[Hallicrafters] Re: Nobody wants to be a "technician" anymore

kiyoinc at attglobal.net kiyoinc at attglobal.net
Wed Apr 2 05:53:39 EST 2008


I have a couple comments before getting on to Hallicrafters issues.

 From my perspective, as a older ham, software engineer with an M.S. 
CSci from the engineering school (SEAS) of a national university (George 
Washington University), and 35 years in industry, the comments were 
right on.

However, do not be fooled, newer graduates are not computer literate in 
the sense of computer science grounding. While there are exceptions, 
they tend to be skilled on using specific tools, similar to the techs 
who are helpless without their laptop and instrumentation port on the 
failing device.

Your techs have a hard time debugging hardware and certainly cannot 
design power/RF/analog systems. 

Recent computer graduates cannot design or debug software systems, they 
cannot see the "big picture".   

Here are several real examples.

1) a large organization's network is running slow.  They spend hundreds 
of millions to upgrade their desktops from 100baseT to fibre.  It still 
runs slow.  I notice that FTP server-to-server file transfers across 
their enterprise runs at 4 to 5 megabits/second.   This is the signature 
of a 16 megabit token ring connection.  I tell the network group 
repeatedly.  6 months later, they "discover" a legacy token ring 
connection interlinking their gigE backbone.

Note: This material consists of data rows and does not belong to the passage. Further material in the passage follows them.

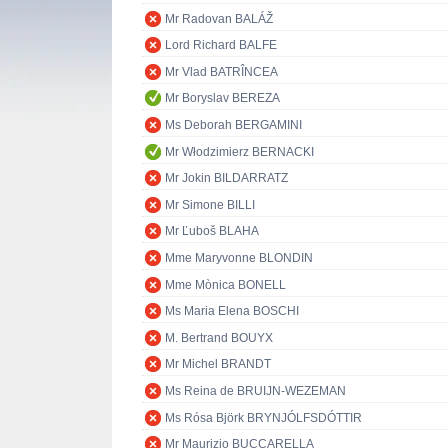
Mr Radovan BALÁŽ
Lord Richard BALFE
Mr Vlad BATRÎNCEA
Mr Boryslav BEREZA
Ms Deborah BERGAMINI
Mr Włodzimierz BERNACKI
Mr Jokin BILDARRATZ
Mr Simone BILLI
Mr Ľuboš BLAHA
Mme Maryvonne BLONDIN
Mme Mònica BONELL
Ms Maria Elena BOSCHI
M. Bertrand BOUYX
Mr Michel BRANDT
Ms Reina de BRUIJN-WEZEMAN
Ms Rósa Björk BRYNJÓLFSDÓTTIR
Mr Maurizio BUCCARELLA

2) a small web business served by 15 megabit FIOS runs out of ports on 
their 4 port switch.  I give them a 24 port Cisco Catalyst 1900.  
There's a discussion of how the 10baseT 24 port switch will slow them 
down.  I explain that the there is no way that their small web business 
will saturate a Cisco Catalyst.  Their main server and firewall will sit 
on a 100baseT segment, the devices on the 10baseT segment are all old 
and slow, like their HP Laserjet 4si.

3) an organization spends a million dollars a year on an internal 
website that no one uses.  The cost is high because they burn money 
"configuration managing" and "quality assuring" as well as building 
dynamic pages using a back-end Oracle database.   I point out that the 
site serves up 23 internal documents and has a contact-us page.   It 
could be handled by one person, part time.  That's if they used the KISS 
method.  Keep it simple, stupid.


It's not just power systems, RF, communications, there is a vast vacuum 
of technical understanding out there.

I think one difference is that many of us Hams grew up with our old 
SX-100, a Heathkit or homebrew 3 tube transmitter.  We spent our time 
learning to read schematic diagrams and squeezing another 10 watts out 
of the 6146. 

I remember two guys in my high school, way back in the 1960's, building 
preselectors to get a little more out of their receivers.

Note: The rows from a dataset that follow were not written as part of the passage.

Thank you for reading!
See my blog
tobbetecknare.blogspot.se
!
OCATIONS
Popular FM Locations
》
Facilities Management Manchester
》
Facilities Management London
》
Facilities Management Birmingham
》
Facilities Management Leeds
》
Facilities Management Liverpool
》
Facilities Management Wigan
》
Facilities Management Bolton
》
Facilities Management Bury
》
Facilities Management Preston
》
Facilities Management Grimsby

Another problem is that schools today teach boxes or products.   I've 
heard corporate yammerers (you've seen them, these are the non-technical 
blowhards that infest large corporations) say that the problem with 
universities is that they are not teaching the important stuff, like 
Microsoft Word.   Whoa.  The problem is that the second and third tier 
schools are teaching Microsoft Word and not Automata Theory,  
Combinatorics, State Machine Theory, or machine language programming.
 
If you cannot program down to the bare metal, drive the control 
registers and purge the translation lookaside buffer under software 
control, what good are you?  This is the software engineering difference 
between a no-nuttin hardware tech and an electrical engineer, or a real 
tech with solid grounding and experience.

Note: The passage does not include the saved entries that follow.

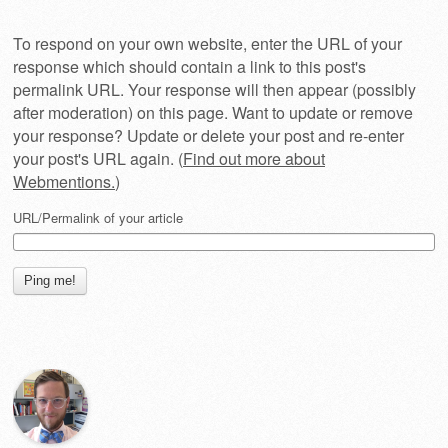
To respond on your own website, enter the URL of your
response which should contain a link to this post's
permalink URL. Your response will then appear (possibly
after moderation) on this page. Want to update or remove
your response? Update or delete your post and re-enter
your post's URL again. (
Find out more about
Webmentions.
)
URL/Permalink of your article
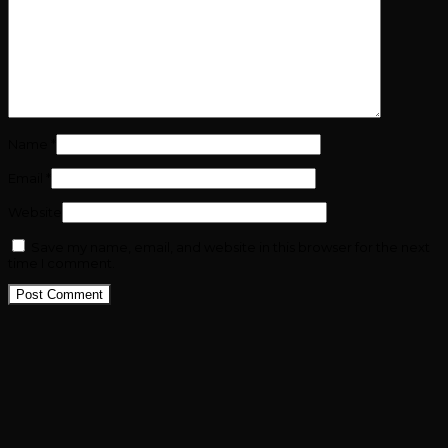
Name
*
Email
*
Website
Save my name, email, and website in this browser for the next
time I comment.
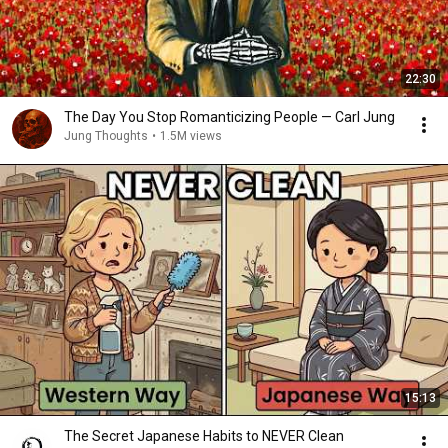
22:30
The Day You Stop Romanticizing People — Carl Jung
Jung Thoughts
•
1.5M views
15:13
The Secret Japanese Habits to NEVER Clean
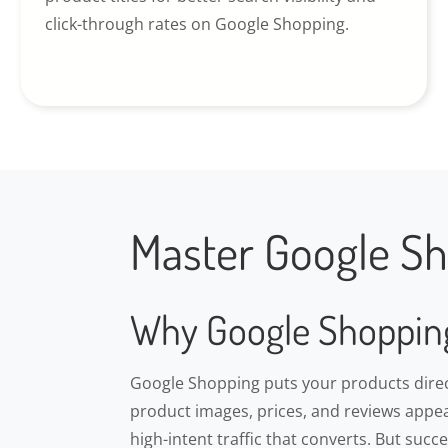
click-through rates on Google Shopping.
Master Google Sh
Why Google Shoppin
Google Shopping puts your products direct
product images, prices, and reviews appea
high-intent traffic that converts. But suc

Reading specs and buying a computer to play games does not prepare you 
to work on systems. 

Conversely, making an old HT-32 and Drake 2B work as a contest or DX 
station does prepare you to solve systems design problems.   Back in the 
1960's, one ham struggled for months to build a keyer (that's both the 
electronic keyer and the paddles) and add QSK to his tube station.   
When you only have vacuum tubes and a hacksaw to work with, you have to 
think through the problem.

Hallicrafters.  Anyone know what the restored SX-100 sold for on the Bay 
last week?   I was watching it but didn't see the final price.  This was 
a fully restored radio that a fellow fixes up as a hobby, then sells.

The pictures looked really nice and I was wondering how he polishes and 
cleans the chassis.  

If someone has it, I'd like a link to the completed sale or his eBay 
name so I can study the pictures and his description. 

W0YVA does a similar chassis clean up on his Collins but he seems to 
take the radio completely apart and rebuilds it from the ground up.